The present application relates to semiconductor technology and more particularly to a method and structure to enable tensily strained silicon nanowires within an nFET device region, and compressively stained silicon germanium alloy (SiGe) nanowires in a pFET device region.
For more than three decades, the continued miniaturization of metal oxide semiconductor field effect transistors (MOSFETs) has driven the worldwide semiconductor industry. Various showstoppers to continue scaling have been predicated for decades, but a history of innovation has sustained Moore's Law in spite of many challenges. However, there are growing signs today that MOSFETs are beginning to reach their traditional scaling limits. Since it has become increasingly difficult to improve MOSFETs and therefore complementary metal oxide semiconductor (CMOS) performance through continued scaling, further methods for improving performance in addition to scaling have become critical.
The use of non-planar semiconductor devices such as, for example, semiconductor nanowire field effect transistors (FETs) is the next step in the evolution of complementary metal oxide semiconductor (CMOS) devices. Semiconductor nanowire FETs can achieve higher drive currents with increasingly smaller dimensions as compared to conventional planar FETs.

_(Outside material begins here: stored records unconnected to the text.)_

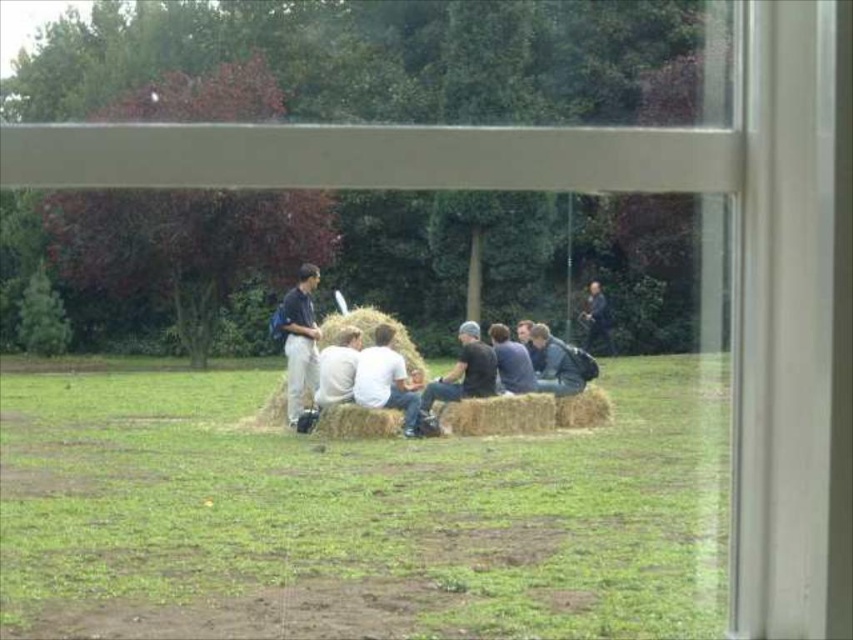 Question: Which point is farther to the camera?

Choices:
 (A) light brown straw bale at center
 (B) dark blue shirt at center
 (C) dark blue jeans at center
 (D) dark blue leather jacket at center

Answer: (C)

Question: Among these objects, which one is farthest from the camera?

Choices:
 (A) light brown straw bale at center
 (B) dark gray knit cap at center
 (C) dark blue leather jacket at center

Answer: (C)

Question: Does green grass at center have a larger size compared to white cotton shirt at center?

Choices:
 (A) no
 (B) yes

Answer: (B)

Question: Can you confirm if white matte shirt at center is thinner than dark blue jeans at center?

Choices:
 (A) no
 (B) yes

Answer: (B)

Question: Does green grass at center come behind dark blue leather jacket at center?

Choices:
 (A) no
 (B) yes

Answer: (A)

Question: Which point is closer to the camera taking this photo?

Choices:
 (A) (343, 356)
 (B) (392, 404)
 (C) (361, 333)

Answer: (B) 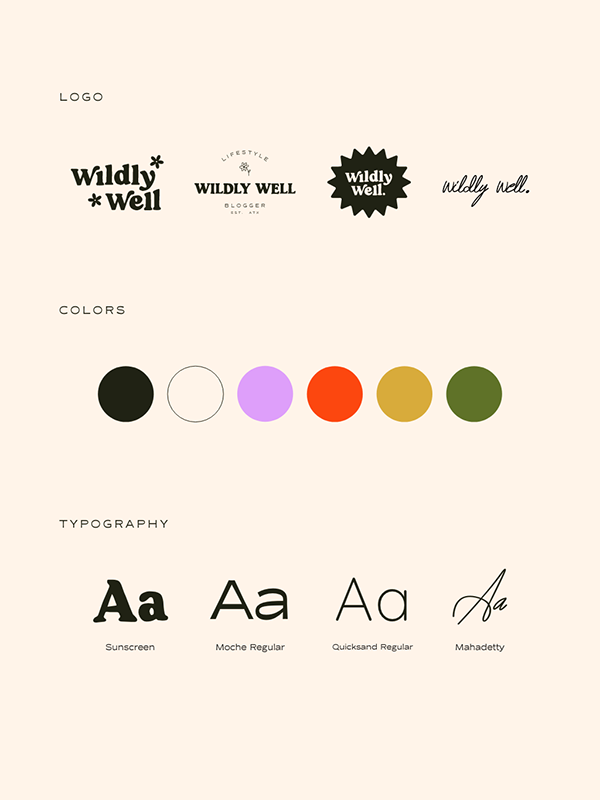 Find the location of a particular element. cream colored background is located at coordinates (541, 730). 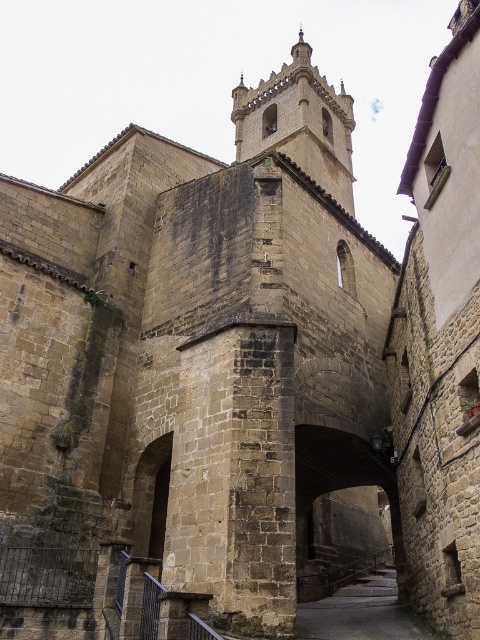 You are a tour guide leading a group through a historic site. You want to inform your group about the distance between the stone paved alley at center and the dark stone archway at center. What would you tell them?

The stone paved alley at center is 9.56 meters away from the dark stone archway at center.

You are standing in the historic stone building and want to exit through the main entrance, which is located at the end of the stone paved alley at center. To your left, you see the brown stone tower at center. Which direction should you walk to reach the alley and exit?

You should walk to the right of the brown stone tower at center because the stone paved alley at center is on its left side, so moving towards the alley would require heading in that direction. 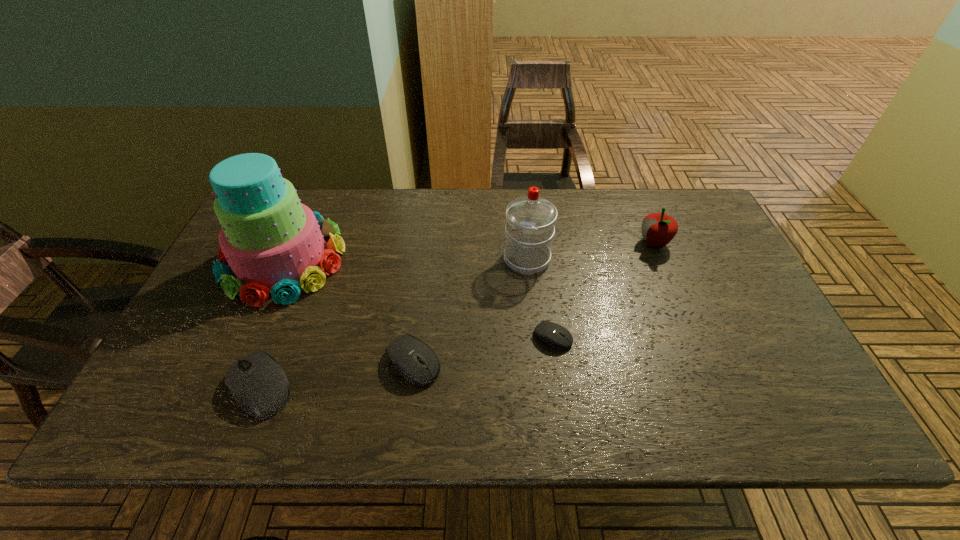 Please point out where to position a new computer equipment on the right to maintain spacing. Please provide its 2D coordinates. Your answer should be formatted as a tuple, i.e. [(x, y)], where the tuple contains the x and y coordinates of a point satisfying the conditions above.

[(680, 315)]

For semiconductor nanowire device performance increase, a strained channel material is needed. For CMOS devices, tensile strained silicon nanowires are beneficial for nFET devices, but not for pFET devices. In current nanowire technology, all the nanowire structures consists of unstrained semiconductor materials or only one strained semiconductor material, either nFET or pFET. A need thus exist for providing stained CMOS nanowires with both strained nFET nanowires and strained pFET nanowires on a same substrate.